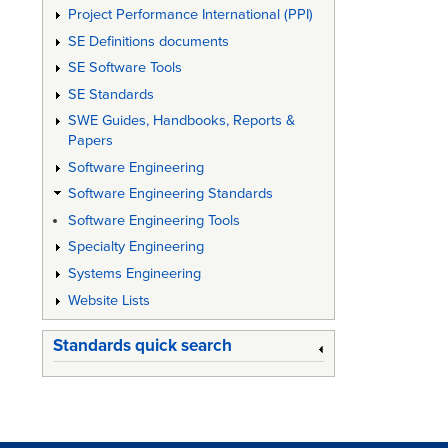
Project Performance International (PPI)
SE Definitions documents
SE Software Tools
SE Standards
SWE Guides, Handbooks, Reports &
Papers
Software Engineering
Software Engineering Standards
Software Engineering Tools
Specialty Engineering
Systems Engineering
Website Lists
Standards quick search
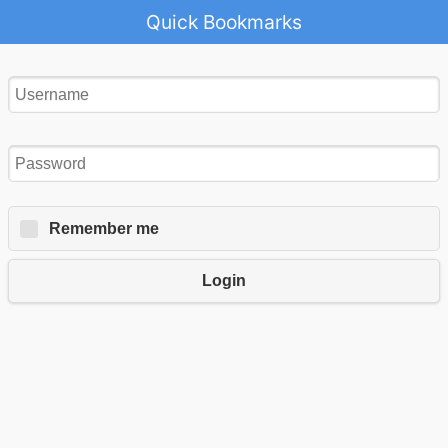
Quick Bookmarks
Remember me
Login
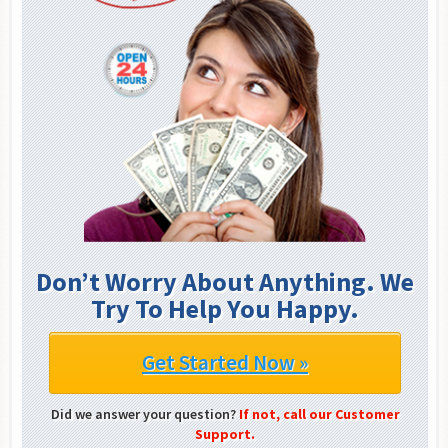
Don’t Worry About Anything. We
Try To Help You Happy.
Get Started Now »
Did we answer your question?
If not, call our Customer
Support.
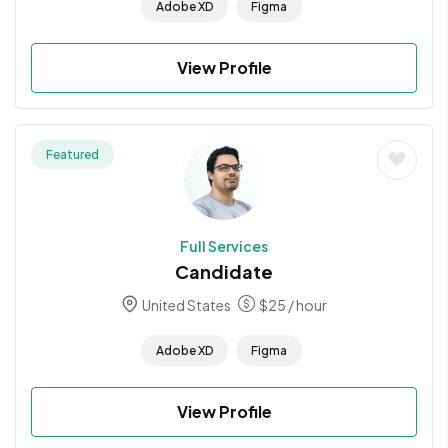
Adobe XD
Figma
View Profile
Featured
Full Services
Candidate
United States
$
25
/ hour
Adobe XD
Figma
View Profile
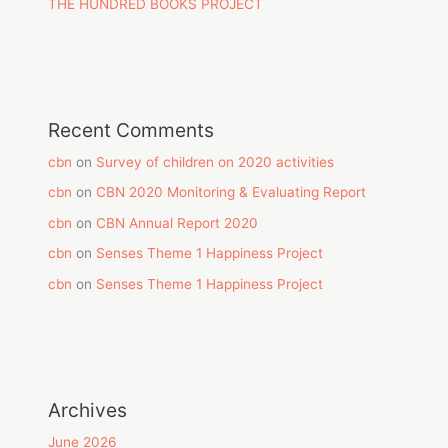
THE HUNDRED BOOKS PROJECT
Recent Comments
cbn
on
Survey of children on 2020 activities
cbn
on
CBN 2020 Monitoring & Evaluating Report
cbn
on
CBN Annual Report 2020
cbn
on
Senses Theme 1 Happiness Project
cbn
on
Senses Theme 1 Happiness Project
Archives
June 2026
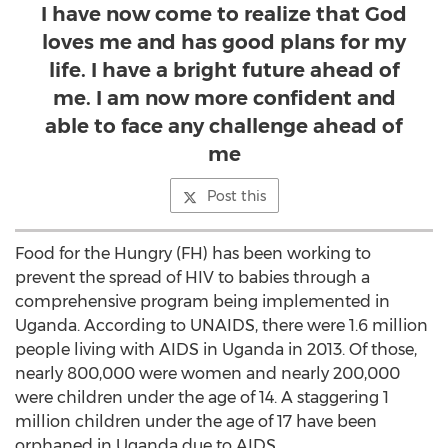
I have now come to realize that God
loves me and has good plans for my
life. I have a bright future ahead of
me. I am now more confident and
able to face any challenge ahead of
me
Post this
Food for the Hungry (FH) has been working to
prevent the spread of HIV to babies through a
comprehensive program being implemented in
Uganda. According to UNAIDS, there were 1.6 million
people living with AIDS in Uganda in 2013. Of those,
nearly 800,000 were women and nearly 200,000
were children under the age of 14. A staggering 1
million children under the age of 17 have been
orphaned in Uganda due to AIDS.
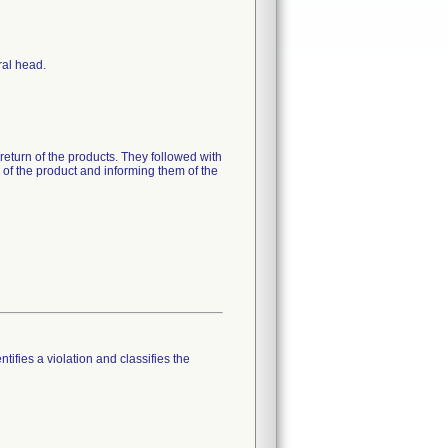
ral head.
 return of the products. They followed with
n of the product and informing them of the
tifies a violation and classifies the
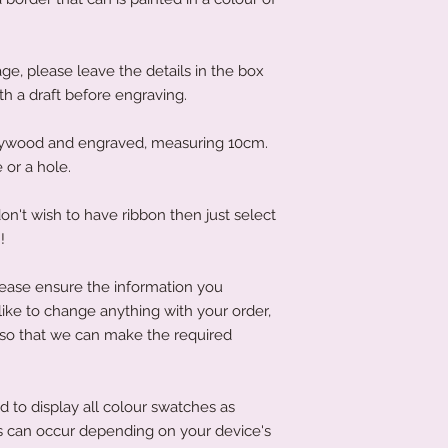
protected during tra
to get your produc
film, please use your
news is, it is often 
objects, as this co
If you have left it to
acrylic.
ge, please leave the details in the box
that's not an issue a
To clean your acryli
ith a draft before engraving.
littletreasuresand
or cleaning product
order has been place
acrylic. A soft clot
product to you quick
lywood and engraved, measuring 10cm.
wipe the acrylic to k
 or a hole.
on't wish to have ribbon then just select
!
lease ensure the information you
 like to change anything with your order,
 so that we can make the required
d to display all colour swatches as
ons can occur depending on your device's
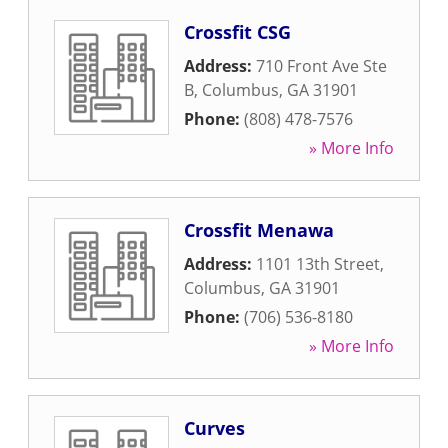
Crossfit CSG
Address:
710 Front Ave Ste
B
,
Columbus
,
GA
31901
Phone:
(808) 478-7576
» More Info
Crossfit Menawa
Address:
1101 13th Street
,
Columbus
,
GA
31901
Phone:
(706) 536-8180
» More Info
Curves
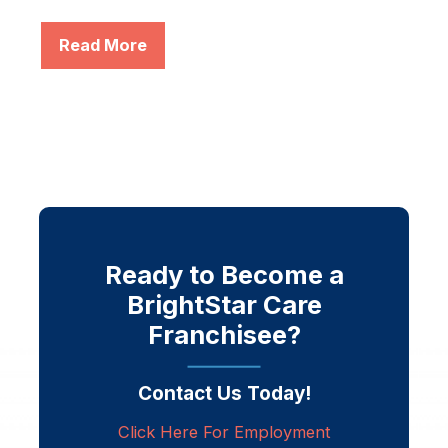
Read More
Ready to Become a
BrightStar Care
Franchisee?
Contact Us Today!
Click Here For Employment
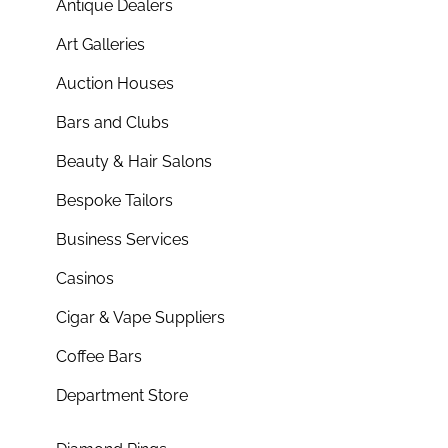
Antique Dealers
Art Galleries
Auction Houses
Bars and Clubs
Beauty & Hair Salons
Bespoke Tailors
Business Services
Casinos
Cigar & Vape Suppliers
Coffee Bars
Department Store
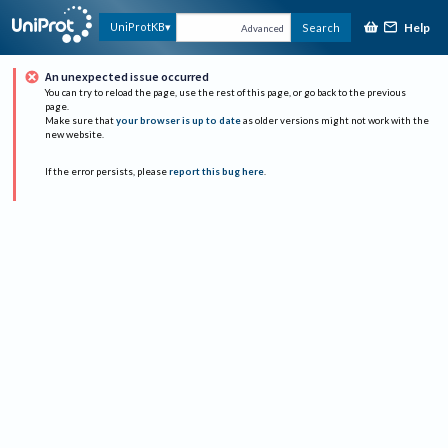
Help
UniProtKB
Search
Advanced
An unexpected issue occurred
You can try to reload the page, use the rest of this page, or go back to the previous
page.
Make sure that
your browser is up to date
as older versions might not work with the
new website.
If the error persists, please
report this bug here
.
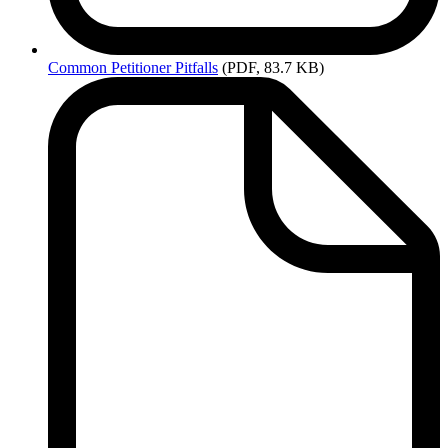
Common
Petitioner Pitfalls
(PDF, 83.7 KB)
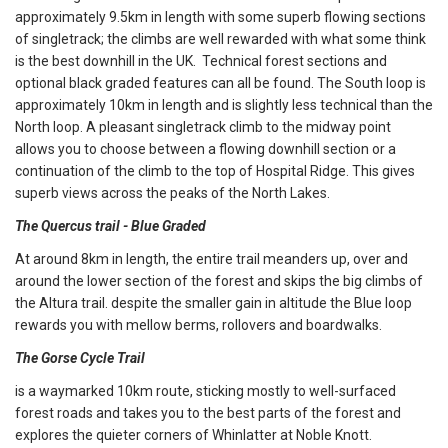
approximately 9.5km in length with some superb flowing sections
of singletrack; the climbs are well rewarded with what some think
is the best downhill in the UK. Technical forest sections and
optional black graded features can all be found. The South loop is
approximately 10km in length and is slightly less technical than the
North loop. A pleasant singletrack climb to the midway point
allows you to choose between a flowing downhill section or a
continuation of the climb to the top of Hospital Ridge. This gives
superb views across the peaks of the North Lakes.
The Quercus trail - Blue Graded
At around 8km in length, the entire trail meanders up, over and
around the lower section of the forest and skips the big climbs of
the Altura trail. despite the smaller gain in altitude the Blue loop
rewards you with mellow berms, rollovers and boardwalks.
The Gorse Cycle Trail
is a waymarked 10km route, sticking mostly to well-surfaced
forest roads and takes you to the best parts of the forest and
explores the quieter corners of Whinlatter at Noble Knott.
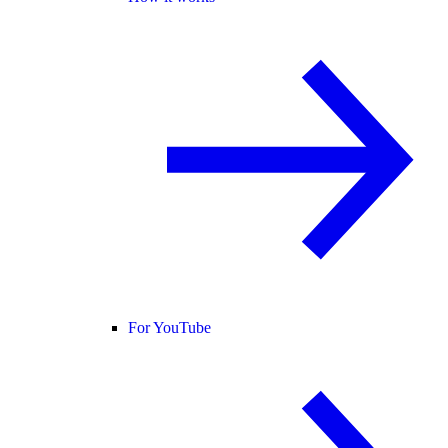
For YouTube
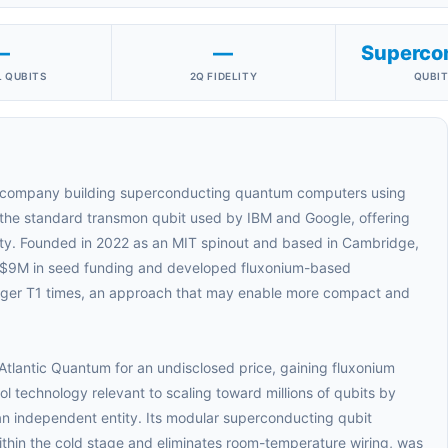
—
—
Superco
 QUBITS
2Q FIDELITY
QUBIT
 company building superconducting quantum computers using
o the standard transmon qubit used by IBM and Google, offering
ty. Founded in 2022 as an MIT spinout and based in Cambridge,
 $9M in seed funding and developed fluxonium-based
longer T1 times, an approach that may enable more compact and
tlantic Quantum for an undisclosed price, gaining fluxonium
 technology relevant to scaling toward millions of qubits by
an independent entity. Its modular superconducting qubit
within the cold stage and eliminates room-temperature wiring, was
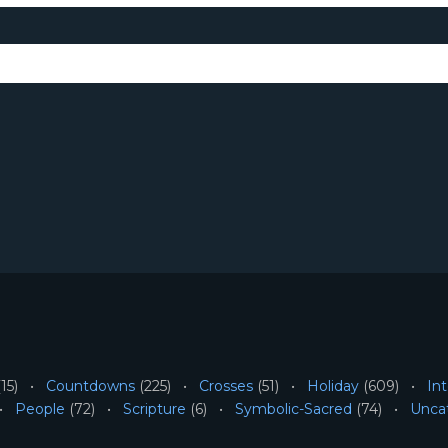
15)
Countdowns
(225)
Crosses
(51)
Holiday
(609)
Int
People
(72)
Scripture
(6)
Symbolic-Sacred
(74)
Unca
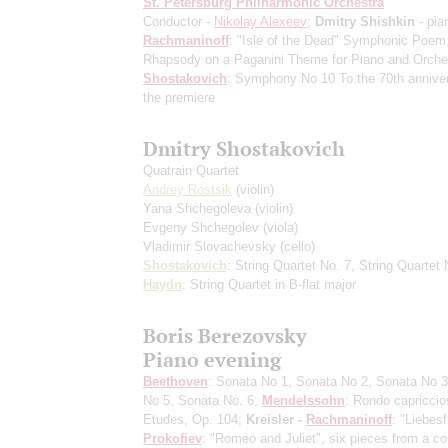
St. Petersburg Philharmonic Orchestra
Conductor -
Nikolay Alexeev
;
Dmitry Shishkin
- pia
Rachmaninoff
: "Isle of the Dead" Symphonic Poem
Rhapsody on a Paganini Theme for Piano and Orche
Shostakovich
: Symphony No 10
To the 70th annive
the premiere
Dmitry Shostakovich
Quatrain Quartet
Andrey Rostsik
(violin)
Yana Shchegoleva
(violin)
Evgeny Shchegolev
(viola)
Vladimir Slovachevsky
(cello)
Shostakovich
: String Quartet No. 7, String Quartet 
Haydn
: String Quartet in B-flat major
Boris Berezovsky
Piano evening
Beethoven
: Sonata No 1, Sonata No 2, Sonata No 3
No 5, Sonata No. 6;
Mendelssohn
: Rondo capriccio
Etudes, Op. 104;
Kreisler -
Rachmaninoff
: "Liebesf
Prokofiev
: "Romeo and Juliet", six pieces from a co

#####

**YOUR INSTRUCTIONS**
The answer must be the part of the records that opens with the line containing "United States" and closes with the line containing "BrightStar Care", reproduced exactly, with no pictures.

**RESPONSE BELOW**
United States
$
25
/ hour
Adobe XD
Figma
View Profile
THE HUNDRED BOOKS PROJECT
Recent Comments
cbn
on
Survey of children on 2020 activities
cbn
on
CBN 2020 Monitoring & Evaluating Report
cbn
on
CBN Annual Report 2020
cbn
on
Senses Theme 1 Happiness Project
cbn
on
Senses Theme 1 Happiness Project
Archives
June 2026
I have now come to realize that God
loves me and has good plans for my
life. I have a bright future ahead of
me. I am now more confident and
able to face any challenge ahead of
me
Post this
Food for the Hungry (FH) has been working to
prevent the spread of HIV to babies through a
comprehensive program being implemented in
Uganda. According to UNAIDS, there were 1.6 million
people living with AIDS in Uganda in 2013. Of those,
nearly 800,000 were women and nearly 200,000
were children under the age of 14. A staggering 1
million children under the age of 17 have been
orphaned in Uganda due to AIDS.
ral head.
 return of the products. They followed with
n of the product and informing them of the
tifies a violation and classifies the
protected during tra
to get your produc
film, please use your
news is, it is often 
objects, as this co
If you have left it to
acrylic.
ge, please leave the details in the box
that's not an issue a
To clean your acryli
ith a draft before engraving.
littletreasuresand
or cleaning product
order has been place
acrylic. A soft clot
product to you quick
lywood and engraved, measuring 10cm.
wipe the acrylic to k
 or a hole.
on't wish to have ribbon then just select
!
lease ensure the information you
 like to change anything with your order,
 so that we can make the required
d to display all colour swatches as
ons can occur depending on your device's
Crossfit CSG
Address:
710 Front Ave Ste
B
,
Columbus
,
GA
31901
Phone:
(808) 478-7576
» More Info
Crossfit Menawa
Address:
1101 13th Street
,
Columbus
,
GA
31901
Phone:
(706) 536-8180
» More Info
Curves
Read More
Ready to Become a
BrightStar Care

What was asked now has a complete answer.